Examples: GeoPandas Spatial Joins

A spatial join uses binary predicates such as intersects and crosses to combine two GeoDataFrames based on the spatial relationship between their geometries.

A common use case might be a spatial join between a point layer and a polygon layer where you want to retain the point geometries and grab the attributes of the intersecting polygons.


From https://github.com/geopandas/geopandas/blob/master/examples/spatial_joins.ipynb. Re-ran and tweaked by Emilio Mayorga, 12/10/2015, on my geopandas conda environment.


In [1]:
from IPython.core.display import Image 
Image(url="https://dl.dropboxusercontent.com/u/6769420/sjoin_test.png")


Out[1]:

Types of spatial joins

We currently support the following methods of spatial joins. We refer to the left_df and right_df which are the correspond to the two dataframes passed in as args.

Left outer join

In a LEFT OUTER JOIN (how='left'), we keep all rows from the left and duplicate them if necessary to represent multiple hits between the two dataframes. We retain attributes of the right if they intersect and lose right rows that don't intersect. A left outer join implies that we are interested in retaining the geometries of the left.

This is equivalent to the PostGIS query:

SELECT pts.geom, pts.id as ptid, polys.id as polyid  
FROM pts
LEFT OUTER JOIN polys
ON ST_Intersects(pts.geom, polys.geom);

                    geom                    | ptid | polyid 
--------------------------------------------+------+--------
 010100000040A9FBF2D88AD03F349CD47D796CE9BF |    4 |     10
 010100000048EABE3CB622D8BFA8FBF2D88AA0E9BF |    3 |     10
 010100000048EABE3CB622D8BFA8FBF2D88AA0E9BF |    3 |     20
 0101000000F0D88AA0E1A4EEBF7052F7E5B115E9BF |    2 |     20
 0101000000818693BA2F8FF7BF4ADD97C75604E9BF |    1 |       
(5 rows)

Right outer join

In a RIGHT OUTER JOIN (how='right'), we keep all rows from the right and duplicate them if necessary to represent multiple hits between the two dataframes. We retain attributes of the left if they intersect and lose left rows that don't intersect. A right outer join implies that we are interested in retaining the geometries of the right.

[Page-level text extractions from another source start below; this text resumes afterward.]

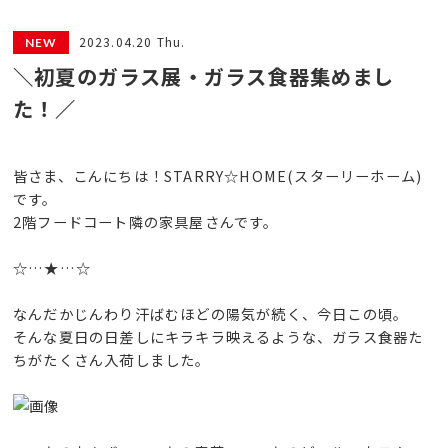
2023.04.20 Thu.
＼初夏のガラス展・ガラス食器集めまし
た！／
皆さま、こんにちは！STARRY☆HOME(スターリーホーム)
です。
2階フードコート隣の家具屋さんです。
☆…★…☆
なんだかじんわり汗ばむほどの陽気が続く、今日この頃。
そんな夏日の日差しにキラキラ映えるような、ガラス食器た
ちがたくさん入荷しました。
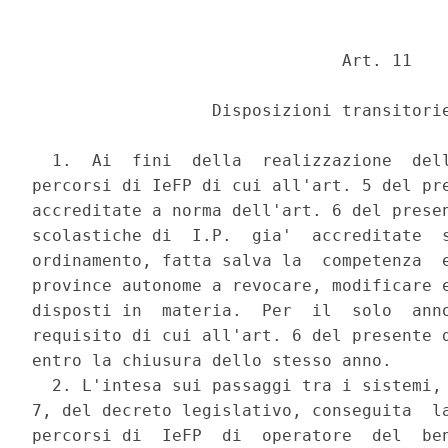
                               Art. 11 

                  Disposizioni transitorie
  1.  Ai  fini  della  realizzazione  dell
percorsi di IeFP di cui all'art. 5 del pre
accreditate a norma dell'art. 6 del presen
scolastiche di  I.P.  gia'  accreditate  s
ordinamento, fatta salva la  competenza  e
province autonome a revocare, modificare e
disposti in  materia.  Per  il  solo  anno
requisito di cui all'art. 6 del presente d
entro la chiusura dello stesso anno. 

  2. L'intesa sui passaggi tra i sistemi, 
7, del decreto legislativo, conseguita  la
percorsi di  IeFP  di  operatore  del  ben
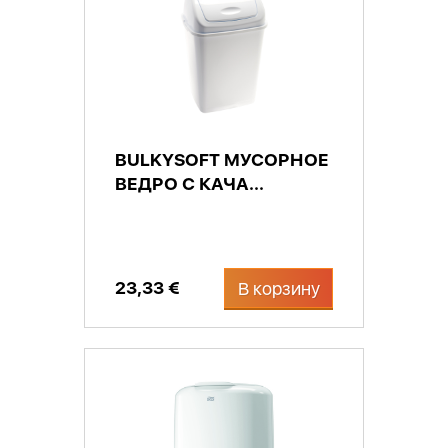
BULKYSOFT МУСОРНОЕ
ВЕДРО С КАЧА...
23,33 €
В корзину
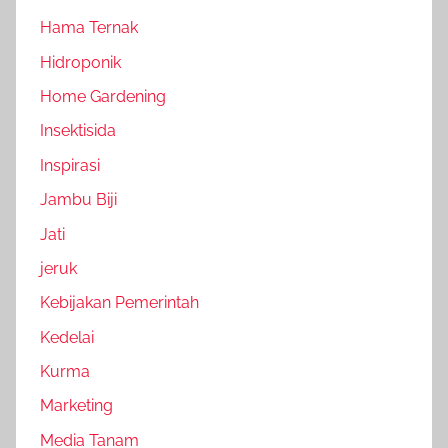
Hama Ternak
Hidroponik
Home Gardening
Insektisida
Inspirasi
Jambu Biji
Jati
jeruk
Kebijakan Pemerintah
Kedelai
Kurma
Marketing
Media Tanam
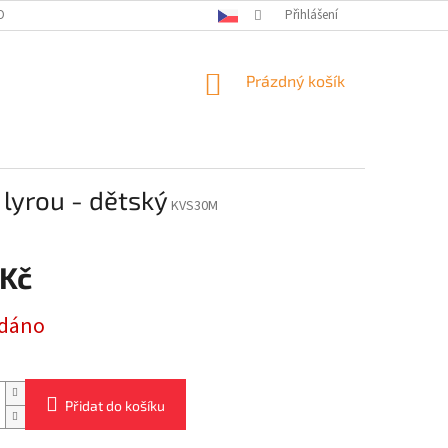
OBNÍCH ÚDAJŮ
KONTAKTY
Přihlášení
NÁKUPNÍ
Prázdný košík
KOŠÍK
lyrou - dětský
KVS30M
 Kč
dáno
Přidat do košíku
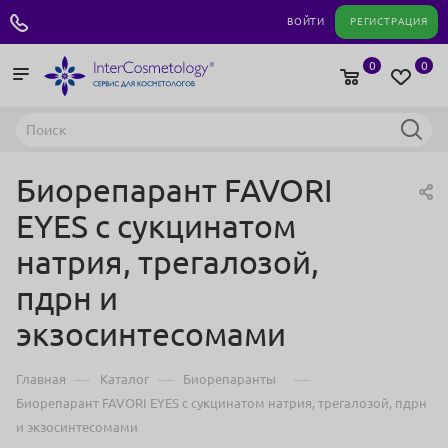
+7 495 180 04 11
ВОЙТИ
РЕГИСТРАЦИЯ
0
0
Биорепарант FAVORI
EYES с сукцинатом
натрия, трегалозой,
пдрн и
экзосинтесомами
—
—
—
Главная
Каталог
Биорепаранты
Биорепарант FAVORI EYES с сукцинатом натрия, трегалозой, пдрн
и экзосинтесомами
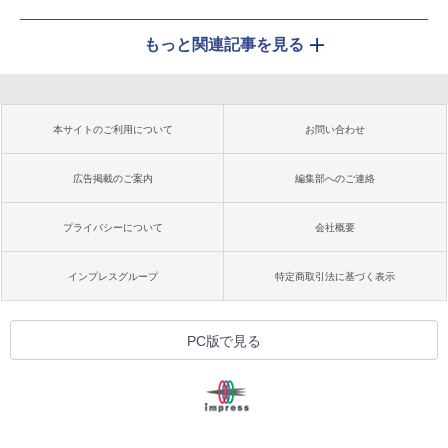
もっと関連記事を見る
本サイトのご利用について
お問い合わせ
広告掲載のご案内
編集部へのご連絡
プライバシーについて
会社概要
インプレスグループ
特定商取引法に基づく表示
PC版で見る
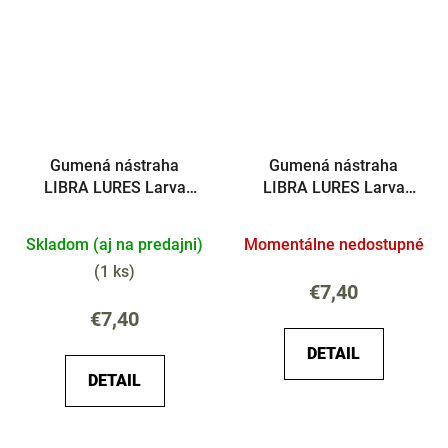
Gumená nástraha
Gumená nástraha
LIBRA LURES Larva
LIBRA LURES Larva
Multi 5x25mm Syr
35mm Syr
Skladom (aj na predajni)
Momentálne nedostupné
(
1 ks
)
€7,40
€7,40
DETAIL
DETAIL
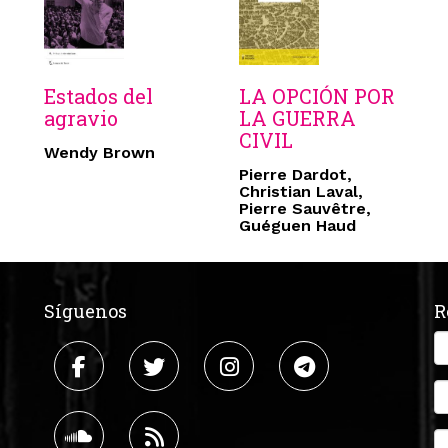
Estados del
LA OPCIÓN POR
agravio
LA GUERRA
CIVIL
Wendy Brown
Pierre Dardot,
Christian Laval,
Pierre Sauvêtre,
Guéguen Haud
Síguenos
R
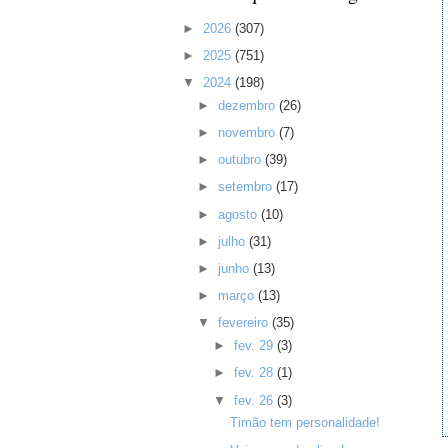
►
2026
(307)
►
2025
(751)
▼
2024
(198)
►
dezembro
(26)
►
novembro
(7)
►
outubro
(39)
►
setembro
(17)
►
agosto
(10)
►
julho
(31)
►
junho
(13)
►
março
(13)
▼
fevereiro
(35)
►
fev. 29
(3)
►
fev. 28
(1)
▼
fev. 26
(3)
Timão tem personalidade!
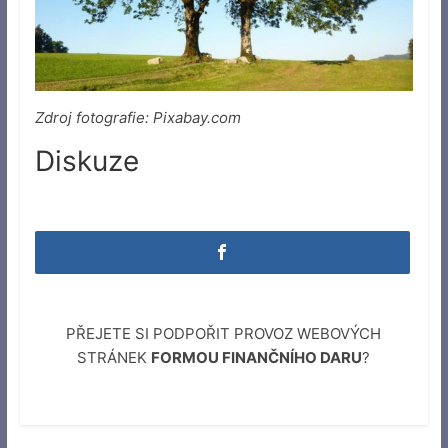
Zdroj fotografie: Pixabay.com
Diskuze
PŘEJETE SI PODPOŘIT PROVOZ WEBOVÝCH
STRÁNEK
FORMOU FINANČNÍHO DARU
?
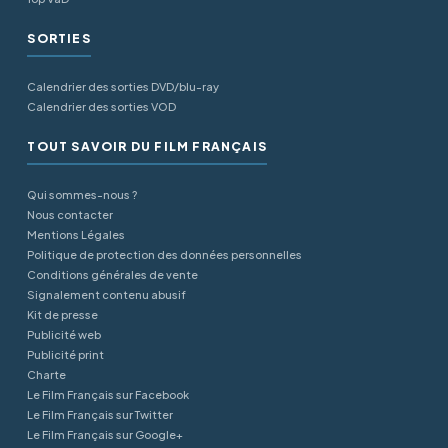
SORTIES
Calendrier des sorties DVD/blu-ray
Calendrier des sorties VOD
TOUT SAVOIR DU FILM FRANÇAIS
Qui sommes-nous ?
Nous contacter
Mentions Légales
Politique de protection des données personnelles
Conditions générales de vente
Signalement contenu abusif
Kit de presse
Publicité web
Publicité print
Charte
Le Film Français sur Facebook
Le Film Français sur Twitter
Le Film Français sur Google+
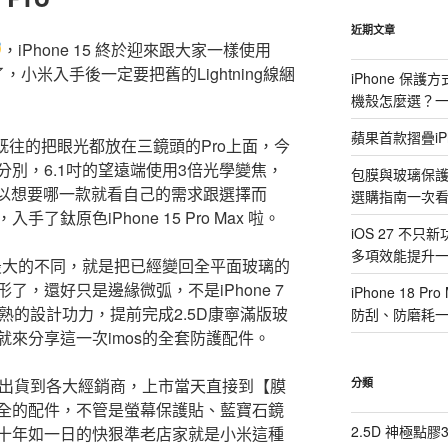
鍵
字:
近期文章
，iPhone 15 終於迎來跟大家一樣使用
了，小米入手後一定要把舊的Lightning線綑
iPhone 保
機殼怎麼選？
蘋果首款摺疊iP
一如既往的把眼光都放在三鏡頭的Pro上面，今
別，6.1吋的望遠端使用3倍光學變焦，
包膜與玻璃保
所以想要哪一款就看自己的需求跟選擇而
選購指南一次
鈦原色iPhone 15 Pro Max 啦。
iOS 27 不只
多項效能提升
設計上最大的不同，就是把已經變回全平面玻璃的
，還好只是邊緣微弧，不是iPhone 7
iPhone 18
就熟的設計功力，提前完成2.5D康寧滿版玻
防刮、防磨耗
來分享這一次imos的全套防護配件。
前出貨到各大經銷商，上市當天直接到【膜
分類
全的配件，不管是螢幕保護貼、藍寶石鏡
2.5D 神極點
十年如一日的快狠準老店家就是小米這種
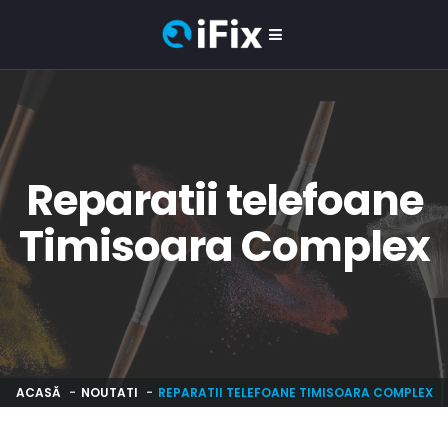
Reparatii telefoane
Timisoara Complex
ACASĂ
NOUTATI
REPARATII TELEFOANE TIMISOARA COMPLEX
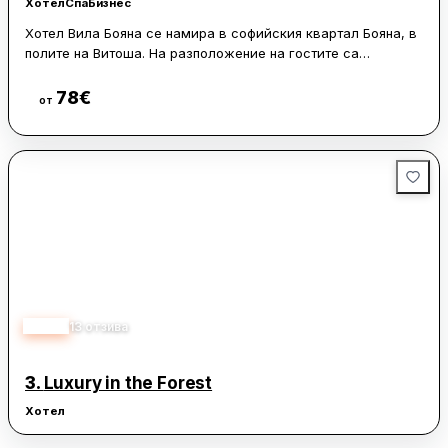
Хотел
Спа
Бизнес
Хотел Вила Бояна се намира в софийския квартал Бояна, в
полите на Витоша. На разположение на гостите са
безплатен частен паркинг и безплатен Wi-Fi интернет.
78
€
Виж цени
от
Стаите са оборудвани с елегантни бани с тоалетни
принадлежности, минибар и телевизор. До хотела има
ресторант, който предлага италианска и българска кухня.
Прочутата Боянска църква е на 400 метра, а Националният
исторически музей - на 1,2 километра. До центъра на
София се стига с кола за 15 минути, а до ски лифт
Симеоново - за 10 минути.
4.70
13
отзива
3.
Luxury in the Forest
Хотел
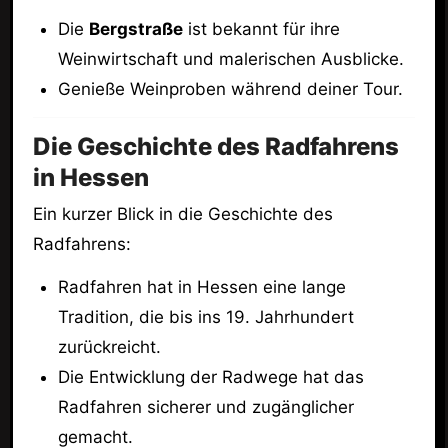
Die
Bergstraße
ist bekannt für ihre
Weinwirtschaft und malerischen Ausblicke.
Genieße Weinproben während deiner Tour.
Die Geschichte des Radfahrens
in Hessen
Ein kurzer Blick in die Geschichte des
Radfahrens:
Radfahren hat in Hessen eine lange
Tradition, die bis ins 19. Jahrhundert
zurückreicht.
Die Entwicklung der Radwege hat das
Radfahren sicherer und zugänglicher
gemacht.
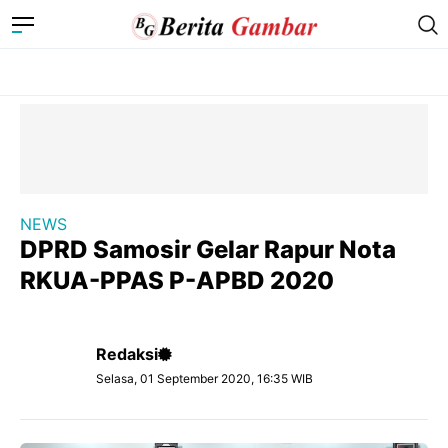
NEWS
DPRD Samosir Gelar Rapur Nota
RKUA-PPAS P-APBD 2020
Redaksi
Selasa, 01 September 2020, 16:35 WIB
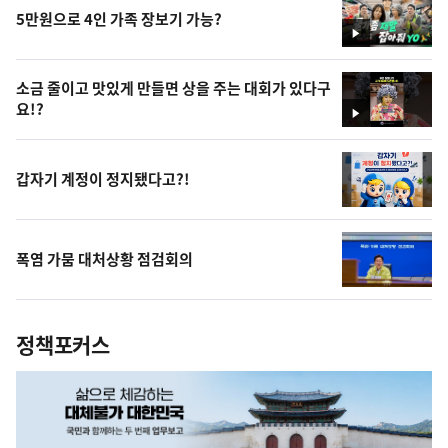
5만원으로 4인 가족 장보기 가능?
영
상
소금 줄이고 맛있게 만들면 상을 주는 대회가 있다구
요!?
영
상
갑자기 계정이 정지됐다고?!
폭염 가뭄 대처상황 점검회의
정책포커스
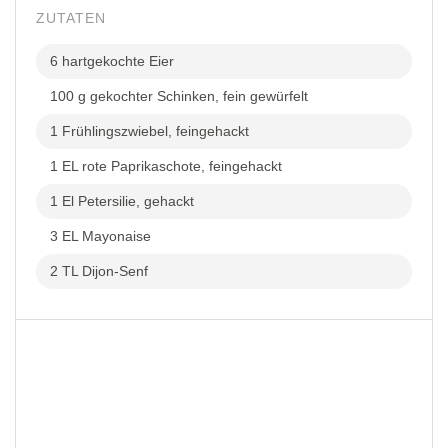
ZUTATEN
6 hartgekochte Eier
100 g gekochter Schinken, fein gewürfelt
1 Frühlingszwiebel, feingehackt
1 EL rote Paprikaschote, feingehackt
1 El Petersilie, gehackt
3 EL Mayonaise
2 TL Dijon-Senf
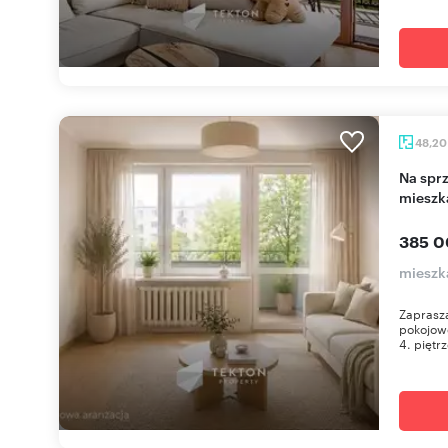
48,2
Na sprzedaż funkcjonalne 3-pokojowe
mieszk
385 0
mieszka
Zaprasza
pokojow
4. piętrz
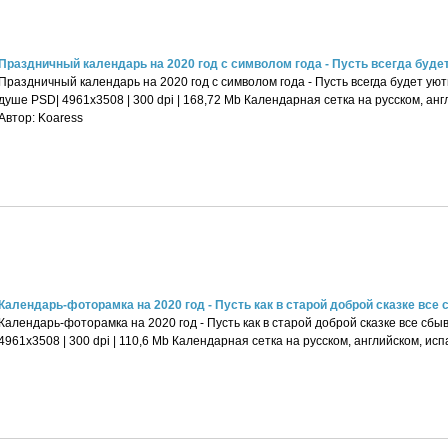
Праздничный календарь на 2020 год с символом года - Пусть всегда будет 
Праздничный календарь на 2020 год с символом года - Пусть всегда будет уютн
душе PSD| 4961x3508 | 300 dpi | 168,72 Mb Календарная сетка на русском, ан
Автор: Koaress
Календарь-фоторамка на 2020 год - Пусть как в старой доброй сказке все сб
Календарь-фоторамка на 2020 год - Пусть как в старой доброй сказке все сб
4961x3508 | 300 dpi | 110,6 Mb Календарная сетка на русском, английском, ис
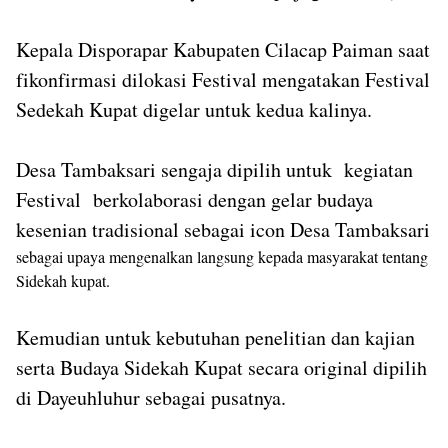
Kepala Disporapar Kabupaten Cilacap Paiman saat
fikonfirmasi dilokasi Festival mengatakan Festival
Sedekah Kupat digelar untuk kedua kalinya.
Desa Tambaksari sengaja dipilih untuk kegiatan
Festival berkolaborasi dengan gelar budaya
kesenian tradisional sebagai icon Desa Tambaksari
sebagai upaya mengenalkan langsung kepada masyarakat tentang
Sidekah kupat.
Kemudian untuk kebutuhan penelitian dan kajian
serta Budaya Sidekah Kupat secara original dipilih
di Dayeuhluhur sebagai pusatnya.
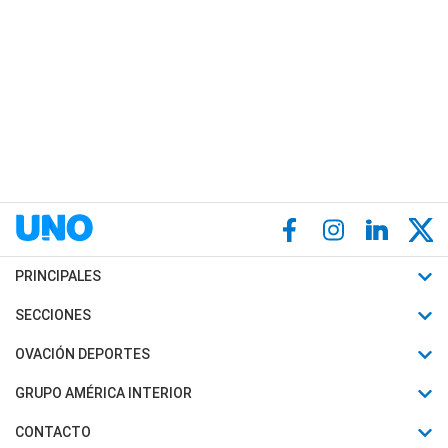
PRINCIPALES
Últimas Noticias
SECCIONES
Política
Horóscopo
OVACIÓN DEPORTES
Sociedad
Motores
Fútbol
GRUPO AMÉRICA INTERIOR
Policiales
Recetas
Mundial
Canal 7 en Vivo
CONTACTO
Judiciales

This is equivalent to the PostGIS query:

SELECT polys.geom, pts.id as ptid, polys.id as polyid  
FROM pts
RIGHT OUTER JOIN polys
ON ST_Intersects(pts.geom, polys.geom);

  geom    | ptid | polyid 
----------+------+--------
 01...9BF |    4 |     10
 01...9BF |    3 |     10
 02...7BF |    3 |     20
 02...7BF |    2 |     20
 00...5BF |      |     30
(5 rows)

Inner join

In an INNER JOIN (how='inner'), we keep rows from the right and left only where their binary predicate is True. We duplicate them if necessary to represent multiple hits between the two dataframes. We retain attributes of the right and left only if they intersect and lose all rows that do not. An inner join implies that we are interested in retaining the geometries of the left.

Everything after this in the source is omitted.